Program does not crash but prints prompt and answer correctly.

There's also a different minor issue here with the final token (dot in the given example) being printed after llama timings dump, not sure it's worth reporting separately.

su77ungr commented 1 year ago

Thanks, i'll look at it later in time since it's not critical. On it rn here

Besides escaped { } the dot character should not cause any issues.

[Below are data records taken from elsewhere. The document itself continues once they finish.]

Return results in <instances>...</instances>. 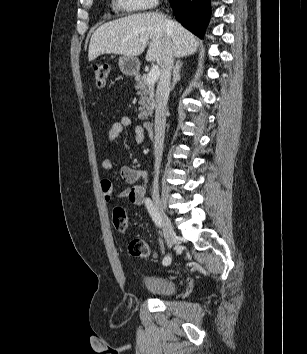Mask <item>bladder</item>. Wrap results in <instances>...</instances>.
Returning a JSON list of instances; mask_svg holds the SVG:
<instances>
[{"label": "bladder", "instance_id": "31cf9c89", "mask_svg": "<svg viewBox=\"0 0 307 354\" xmlns=\"http://www.w3.org/2000/svg\"><path fill=\"white\" fill-rule=\"evenodd\" d=\"M144 285L149 293L160 297L171 296L178 288L177 282L173 278L163 275L146 276Z\"/></svg>", "mask_w": 307, "mask_h": 354}]
</instances>
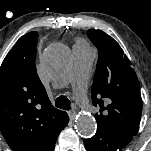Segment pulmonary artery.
I'll return each instance as SVG.
<instances>
[{
  "mask_svg": "<svg viewBox=\"0 0 151 151\" xmlns=\"http://www.w3.org/2000/svg\"><path fill=\"white\" fill-rule=\"evenodd\" d=\"M73 56V64L65 81L60 82L59 86L61 87L66 82H70L73 85L77 101L82 106L89 107L86 88L96 52L92 47L78 43L73 46Z\"/></svg>",
  "mask_w": 151,
  "mask_h": 151,
  "instance_id": "e3ab8cb5",
  "label": "pulmonary artery"
}]
</instances>
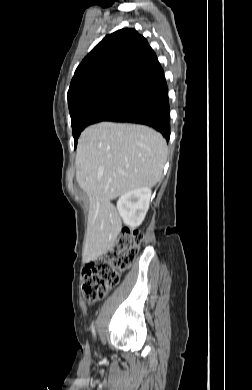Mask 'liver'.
Instances as JSON below:
<instances>
[{
  "label": "liver",
  "instance_id": "6515ba94",
  "mask_svg": "<svg viewBox=\"0 0 252 390\" xmlns=\"http://www.w3.org/2000/svg\"><path fill=\"white\" fill-rule=\"evenodd\" d=\"M166 157L165 139L147 126L101 122L81 133L76 180L90 203L84 262L106 254L120 235L121 218L111 200L156 185Z\"/></svg>",
  "mask_w": 252,
  "mask_h": 390
}]
</instances>
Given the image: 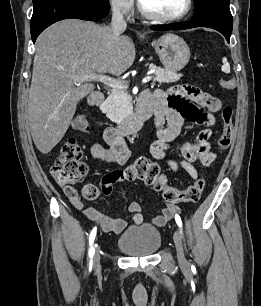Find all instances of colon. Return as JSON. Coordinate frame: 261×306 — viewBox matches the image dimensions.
Returning <instances> with one entry per match:
<instances>
[{
    "instance_id": "1",
    "label": "colon",
    "mask_w": 261,
    "mask_h": 306,
    "mask_svg": "<svg viewBox=\"0 0 261 306\" xmlns=\"http://www.w3.org/2000/svg\"><path fill=\"white\" fill-rule=\"evenodd\" d=\"M220 85L225 90L235 88L233 78H222ZM223 124L222 133L217 141L219 150H226L230 147L235 134L233 124V109L230 106L223 108L221 113ZM73 127L81 132L89 131V122L85 116L79 115L73 121ZM82 149L73 138L68 139L62 145L60 153L51 167L53 178L68 191H72V185L80 182L87 174V166L81 161ZM109 180L113 182L141 180L152 186L156 191L162 192L163 198L168 203L197 202L204 189L203 178L197 179L192 185L184 190L168 186L166 176L161 172L156 163L145 158H139L124 170L111 173ZM99 195L96 187L88 188L84 196L88 199H95Z\"/></svg>"
}]
</instances>
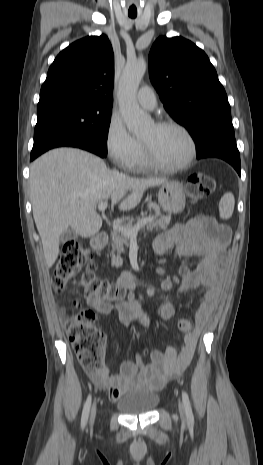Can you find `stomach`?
Here are the masks:
<instances>
[{
  "mask_svg": "<svg viewBox=\"0 0 263 465\" xmlns=\"http://www.w3.org/2000/svg\"><path fill=\"white\" fill-rule=\"evenodd\" d=\"M160 206L170 214L181 213L186 204L185 193L181 183L170 181L163 184L158 192Z\"/></svg>",
  "mask_w": 263,
  "mask_h": 465,
  "instance_id": "1",
  "label": "stomach"
}]
</instances>
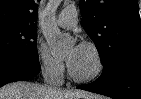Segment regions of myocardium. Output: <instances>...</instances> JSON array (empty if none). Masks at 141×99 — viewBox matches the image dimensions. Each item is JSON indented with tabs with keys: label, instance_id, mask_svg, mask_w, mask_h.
<instances>
[{
	"label": "myocardium",
	"instance_id": "1",
	"mask_svg": "<svg viewBox=\"0 0 141 99\" xmlns=\"http://www.w3.org/2000/svg\"><path fill=\"white\" fill-rule=\"evenodd\" d=\"M81 46L85 47L92 53L95 60V69L89 75L79 76L72 70L71 66L68 65V73L75 82L88 83L96 80L102 74L104 69V62L99 49L94 44L90 42H83Z\"/></svg>",
	"mask_w": 141,
	"mask_h": 99
}]
</instances>
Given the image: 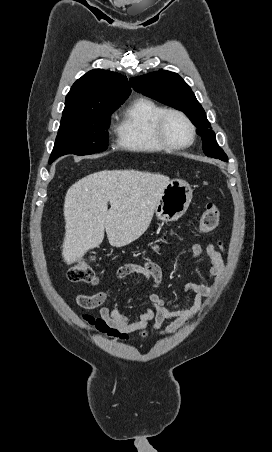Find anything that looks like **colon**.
Here are the masks:
<instances>
[{"mask_svg": "<svg viewBox=\"0 0 272 452\" xmlns=\"http://www.w3.org/2000/svg\"><path fill=\"white\" fill-rule=\"evenodd\" d=\"M220 219V209L214 202H208L201 214L198 231L200 233H208L213 231L217 226ZM92 258L79 259L68 270L67 278L71 282H83L89 284H96L98 276L95 269L92 266Z\"/></svg>", "mask_w": 272, "mask_h": 452, "instance_id": "1", "label": "colon"}]
</instances>
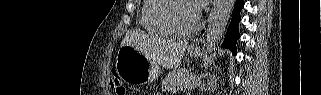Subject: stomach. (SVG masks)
Masks as SVG:
<instances>
[{
	"label": "stomach",
	"mask_w": 321,
	"mask_h": 95,
	"mask_svg": "<svg viewBox=\"0 0 321 95\" xmlns=\"http://www.w3.org/2000/svg\"><path fill=\"white\" fill-rule=\"evenodd\" d=\"M200 52V48L188 49V53L194 57L199 56ZM115 66L120 78L133 84H148L160 73V67L156 62L130 45L119 48Z\"/></svg>",
	"instance_id": "0dacf381"
}]
</instances>
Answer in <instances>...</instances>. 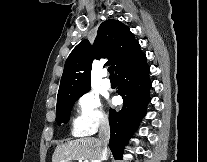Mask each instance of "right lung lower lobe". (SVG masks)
<instances>
[{
    "label": "right lung lower lobe",
    "instance_id": "98d812e1",
    "mask_svg": "<svg viewBox=\"0 0 207 162\" xmlns=\"http://www.w3.org/2000/svg\"><path fill=\"white\" fill-rule=\"evenodd\" d=\"M149 72L150 68L146 64V56L143 54L116 73L117 93L122 96L124 101L120 111L110 109L109 113L111 129L109 146L116 160L122 159L124 145L146 114V105L150 101Z\"/></svg>",
    "mask_w": 207,
    "mask_h": 162
}]
</instances>
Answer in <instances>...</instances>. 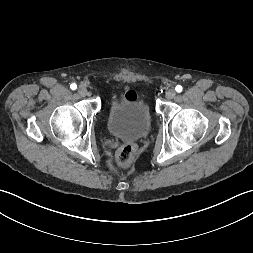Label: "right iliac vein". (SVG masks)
I'll use <instances>...</instances> for the list:
<instances>
[{
  "mask_svg": "<svg viewBox=\"0 0 253 253\" xmlns=\"http://www.w3.org/2000/svg\"><path fill=\"white\" fill-rule=\"evenodd\" d=\"M87 89L85 86H79L78 88V94L82 97L86 96L87 95Z\"/></svg>",
  "mask_w": 253,
  "mask_h": 253,
  "instance_id": "1",
  "label": "right iliac vein"
}]
</instances>
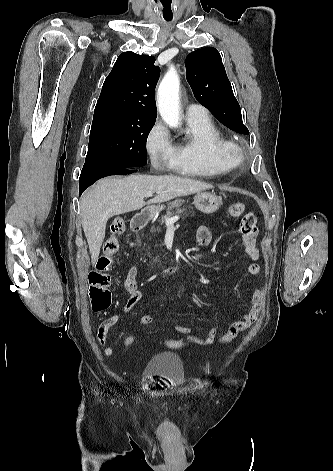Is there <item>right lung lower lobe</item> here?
<instances>
[{
	"instance_id": "obj_1",
	"label": "right lung lower lobe",
	"mask_w": 333,
	"mask_h": 471,
	"mask_svg": "<svg viewBox=\"0 0 333 471\" xmlns=\"http://www.w3.org/2000/svg\"><path fill=\"white\" fill-rule=\"evenodd\" d=\"M135 169L118 166H84L79 178V194L96 182L98 179L110 175H126L135 172Z\"/></svg>"
}]
</instances>
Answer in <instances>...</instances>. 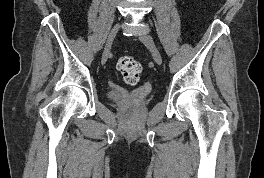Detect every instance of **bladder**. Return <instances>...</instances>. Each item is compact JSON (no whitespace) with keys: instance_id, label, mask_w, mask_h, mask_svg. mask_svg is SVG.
Returning <instances> with one entry per match:
<instances>
[{"instance_id":"bladder-1","label":"bladder","mask_w":264,"mask_h":178,"mask_svg":"<svg viewBox=\"0 0 264 178\" xmlns=\"http://www.w3.org/2000/svg\"><path fill=\"white\" fill-rule=\"evenodd\" d=\"M107 95L111 101H122L128 98L126 94L112 88L108 90Z\"/></svg>"}]
</instances>
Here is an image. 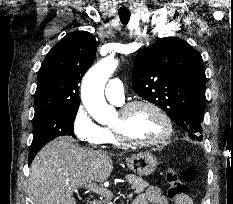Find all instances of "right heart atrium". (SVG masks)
I'll list each match as a JSON object with an SVG mask.
<instances>
[{
    "label": "right heart atrium",
    "mask_w": 233,
    "mask_h": 204,
    "mask_svg": "<svg viewBox=\"0 0 233 204\" xmlns=\"http://www.w3.org/2000/svg\"><path fill=\"white\" fill-rule=\"evenodd\" d=\"M72 130L75 137L86 145L99 146L105 143L103 127L92 119L83 105H79L74 113Z\"/></svg>",
    "instance_id": "1"
}]
</instances>
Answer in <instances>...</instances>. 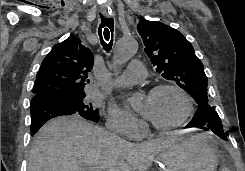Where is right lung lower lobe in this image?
<instances>
[{
  "mask_svg": "<svg viewBox=\"0 0 245 171\" xmlns=\"http://www.w3.org/2000/svg\"><path fill=\"white\" fill-rule=\"evenodd\" d=\"M30 112H31V135L32 136L41 128V126L45 122H47L51 118L62 116V115L79 114L77 111H75L68 105L60 102L55 98L32 99L30 103ZM86 119L92 120L94 122L99 121V119L98 120L90 119V118H86Z\"/></svg>",
  "mask_w": 245,
  "mask_h": 171,
  "instance_id": "right-lung-lower-lobe-1",
  "label": "right lung lower lobe"
}]
</instances>
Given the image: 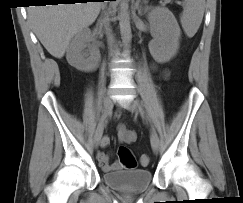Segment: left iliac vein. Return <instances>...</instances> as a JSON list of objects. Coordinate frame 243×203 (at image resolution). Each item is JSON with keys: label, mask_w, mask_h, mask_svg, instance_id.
Returning a JSON list of instances; mask_svg holds the SVG:
<instances>
[{"label": "left iliac vein", "mask_w": 243, "mask_h": 203, "mask_svg": "<svg viewBox=\"0 0 243 203\" xmlns=\"http://www.w3.org/2000/svg\"><path fill=\"white\" fill-rule=\"evenodd\" d=\"M125 108L130 112L141 113L138 103L133 99L125 103ZM150 142L152 149L157 152L159 150V137L155 130L151 131Z\"/></svg>", "instance_id": "1"}]
</instances>
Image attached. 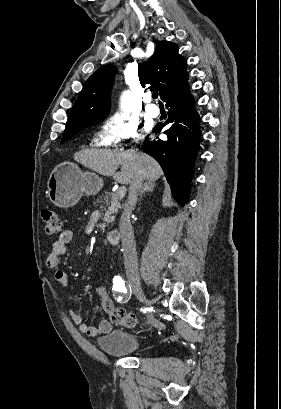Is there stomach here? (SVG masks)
<instances>
[{
	"mask_svg": "<svg viewBox=\"0 0 281 409\" xmlns=\"http://www.w3.org/2000/svg\"><path fill=\"white\" fill-rule=\"evenodd\" d=\"M103 180L94 172H83L75 162H60L52 170L48 182V196L56 207L68 209L84 194H96Z\"/></svg>",
	"mask_w": 281,
	"mask_h": 409,
	"instance_id": "stomach-1",
	"label": "stomach"
}]
</instances>
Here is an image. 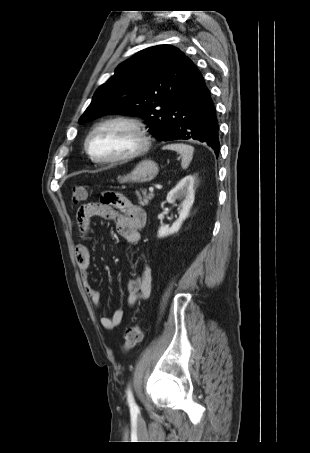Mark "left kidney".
Here are the masks:
<instances>
[{"label":"left kidney","instance_id":"1","mask_svg":"<svg viewBox=\"0 0 310 453\" xmlns=\"http://www.w3.org/2000/svg\"><path fill=\"white\" fill-rule=\"evenodd\" d=\"M195 178L192 175L184 177L167 195L168 203H175L176 200H181L179 208V218L172 224L171 227L161 225L159 227L157 236L163 238L174 233H177L182 226L183 221L188 217L190 209L194 203Z\"/></svg>","mask_w":310,"mask_h":453}]
</instances>
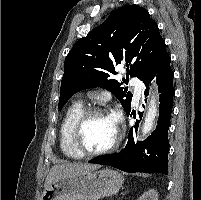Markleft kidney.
<instances>
[{"label":"left kidney","mask_w":201,"mask_h":200,"mask_svg":"<svg viewBox=\"0 0 201 200\" xmlns=\"http://www.w3.org/2000/svg\"><path fill=\"white\" fill-rule=\"evenodd\" d=\"M137 200H158V193L155 189H149L143 193Z\"/></svg>","instance_id":"1"}]
</instances>
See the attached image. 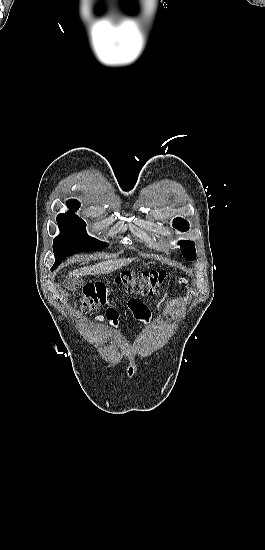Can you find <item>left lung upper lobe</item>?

abcnow commented 1 year ago

I had similar situation and I stopped the process since I thought that something went wrong and now every time I start my vscode.. it keeps killing my bash session.. Do I have to restart ingesting everything again? it will be great if there is a way to know if the machine is still working or stuck.. any suggestion/idea? Thanks in advance!

su77ungr commented 1 year ago

Ingesting itself should be a very fast process unless you are talking about terrabytes of data. So just run the /casalioy/ingest.py with a y flag to create a new vector store. I'll add this onto my watchlist anyways.